WORK REQUIRED: Print the whole listing again, exactly as it stands.

══ DATA PROVIDED ══

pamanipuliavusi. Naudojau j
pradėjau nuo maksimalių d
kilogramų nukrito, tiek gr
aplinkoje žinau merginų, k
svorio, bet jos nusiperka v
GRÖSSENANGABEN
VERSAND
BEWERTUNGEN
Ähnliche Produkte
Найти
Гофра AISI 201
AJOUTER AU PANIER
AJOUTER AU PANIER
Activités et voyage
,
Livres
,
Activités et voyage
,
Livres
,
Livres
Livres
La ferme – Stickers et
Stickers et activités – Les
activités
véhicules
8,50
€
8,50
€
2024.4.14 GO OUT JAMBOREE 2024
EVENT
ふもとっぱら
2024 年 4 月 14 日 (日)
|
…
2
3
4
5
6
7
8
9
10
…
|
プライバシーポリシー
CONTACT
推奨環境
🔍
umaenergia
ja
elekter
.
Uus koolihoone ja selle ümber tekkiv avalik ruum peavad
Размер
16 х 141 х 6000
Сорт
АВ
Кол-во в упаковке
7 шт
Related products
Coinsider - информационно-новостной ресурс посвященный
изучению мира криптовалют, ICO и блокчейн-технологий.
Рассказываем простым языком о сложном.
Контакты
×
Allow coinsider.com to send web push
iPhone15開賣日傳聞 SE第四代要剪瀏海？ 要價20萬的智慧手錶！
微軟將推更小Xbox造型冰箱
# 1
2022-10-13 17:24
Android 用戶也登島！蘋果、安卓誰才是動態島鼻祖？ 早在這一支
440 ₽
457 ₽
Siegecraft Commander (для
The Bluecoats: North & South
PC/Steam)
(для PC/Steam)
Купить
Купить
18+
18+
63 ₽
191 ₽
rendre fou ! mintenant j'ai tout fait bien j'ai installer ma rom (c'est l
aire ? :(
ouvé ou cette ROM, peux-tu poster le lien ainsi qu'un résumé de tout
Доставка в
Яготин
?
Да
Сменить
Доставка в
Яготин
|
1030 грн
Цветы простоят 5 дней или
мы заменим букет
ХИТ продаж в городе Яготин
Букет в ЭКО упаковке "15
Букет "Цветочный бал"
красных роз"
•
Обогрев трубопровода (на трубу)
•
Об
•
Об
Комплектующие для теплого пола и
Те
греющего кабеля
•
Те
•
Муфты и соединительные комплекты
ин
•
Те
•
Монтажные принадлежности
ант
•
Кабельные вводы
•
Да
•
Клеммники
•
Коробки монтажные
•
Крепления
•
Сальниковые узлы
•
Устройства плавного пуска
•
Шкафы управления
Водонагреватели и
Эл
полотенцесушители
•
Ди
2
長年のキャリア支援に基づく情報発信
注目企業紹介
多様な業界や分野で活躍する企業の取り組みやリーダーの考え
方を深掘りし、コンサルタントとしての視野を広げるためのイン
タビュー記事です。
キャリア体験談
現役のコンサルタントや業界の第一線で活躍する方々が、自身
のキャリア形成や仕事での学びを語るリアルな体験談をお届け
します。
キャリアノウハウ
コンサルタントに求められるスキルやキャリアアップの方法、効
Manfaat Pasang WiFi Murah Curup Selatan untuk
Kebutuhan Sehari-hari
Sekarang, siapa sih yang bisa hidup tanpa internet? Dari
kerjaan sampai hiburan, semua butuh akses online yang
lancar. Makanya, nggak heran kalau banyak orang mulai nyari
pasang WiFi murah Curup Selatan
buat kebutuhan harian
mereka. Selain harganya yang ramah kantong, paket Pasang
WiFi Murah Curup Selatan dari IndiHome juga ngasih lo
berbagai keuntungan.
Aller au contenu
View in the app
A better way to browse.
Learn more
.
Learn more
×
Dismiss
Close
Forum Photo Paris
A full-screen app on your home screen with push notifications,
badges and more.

═══

RESPONSE BELOW:
pamanipuliavusi. Naudojau j
pradėjau nuo maksimalių d
kilogramų nukrito, tiek gr
aplinkoje žinau merginų, k
svorio, bet jos nusiperka v
GRÖSSENANGABEN
VERSAND
BEWERTUNGEN
Ähnliche Produkte
Найти
Гофра AISI 201
AJOUTER AU PANIER
AJOUTER AU PANIER
Activités et voyage
,
Livres
,
Activités et voyage
,
Livres
,
Livres
Livres
La ferme – Stickers et
Stickers et activités – Les
activités
véhicules
8,50
€
8,50
€
2024.4.14 GO OUT JAMBOREE 2024
EVENT
ふもとっぱら
2024 年 4 月 14 日 (日)
|
…
2
3
4
5
6
7
8
9
10
…
|
プライバシーポリシー
CONTACT
推奨環境
🔍
umaenergia
ja
elekter
.
Uus koolihoone ja selle ümber tekkiv avalik ruum peavad
Размер
16 х 141 х 6000
Сорт
АВ
Кол-во в упаковке
7 шт
Related products
Coinsider - информационно-новостной ресурс посвященный
изучению мира криптовалют, ICO и блокчейн-технологий.
Рассказываем простым языком о сложном.
Контакты
×
Allow coinsider.com to send web push
iPhone15開賣日傳聞 SE第四代要剪瀏海？ 要價20萬的智慧手錶！
微軟將推更小Xbox造型冰箱
# 1
2022-10-13 17:24
Android 用戶也登島！蘋果、安卓誰才是動態島鼻祖？ 早在這一支
440 ₽
457 ₽
Siegecraft Commander (для
The Bluecoats: North & South
PC/Steam)
(для PC/Steam)
Купить
Купить
18+
18+
63 ₽
191 ₽
rendre fou ! mintenant j'ai tout fait bien j'ai installer ma rom (c'est l
aire ? :(
ouvé ou cette ROM, peux-tu poster le lien ainsi qu'un résumé de tout
Доставка в
Яготин
?
Да
Сменить
Доставка в
Яготин
|
1030 грн
Цветы простоят 5 дней или
мы заменим букет
ХИТ продаж в городе Яготин
Букет в ЭКО упаковке "15
Букет "Цветочный бал"
красных роз"
•
Обогрев трубопровода (на трубу)
•
Об
•
Об
Комплектующие для теплого пола и
Те
греющего кабеля
•
Те
•
Муфты и соединительные комплекты
ин
•
Те
•
Монтажные принадлежности
ант
•
Кабельные вводы
•
Да
•
Клеммники
•
Коробки монтажные
•
Крепления
•
Сальниковые узлы
•
Устройства плавного пуска
•
Шкафы управления
Водонагреватели и
Эл
полотенцесушители
•
Ди
2
長年のキャリア支援に基づく情報発信
注目企業紹介
多様な業界や分野で活躍する企業の取り組みやリーダーの考え
方を深掘りし、コンサルタントとしての視野を広げるためのイン
タビュー記事です。
キャリア体験談
現役のコンサルタントや業界の第一線で活躍する方々が、自身
のキャリア形成や仕事での学びを語るリアルな体験談をお届け
します。
キャリアノウハウ
コンサルタントに求められるスキルやキャリアアップの方法、効
Manfaat Pasang WiFi Murah Curup Selatan untuk
Kebutuhan Sehari-hari
Sekarang, siapa sih yang bisa hidup tanpa internet? Dari
kerjaan sampai hiburan, semua butuh akses online yang
lancar. Makanya, nggak heran kalau banyak orang mulai nyari
pasang WiFi murah Curup Selatan
buat kebutuhan harian
mereka. Selain harganya yang ramah kantong, paket Pasang
WiFi Murah Curup Selatan dari IndiHome juga ngasih lo
berbagai keuntungan.
Aller au contenu
View in the app
A better way to browse.
Learn more
.
Learn more
×
Dismiss
Close
Forum Photo Paris
A full-screen app on your home screen with push notifications,
badges and more.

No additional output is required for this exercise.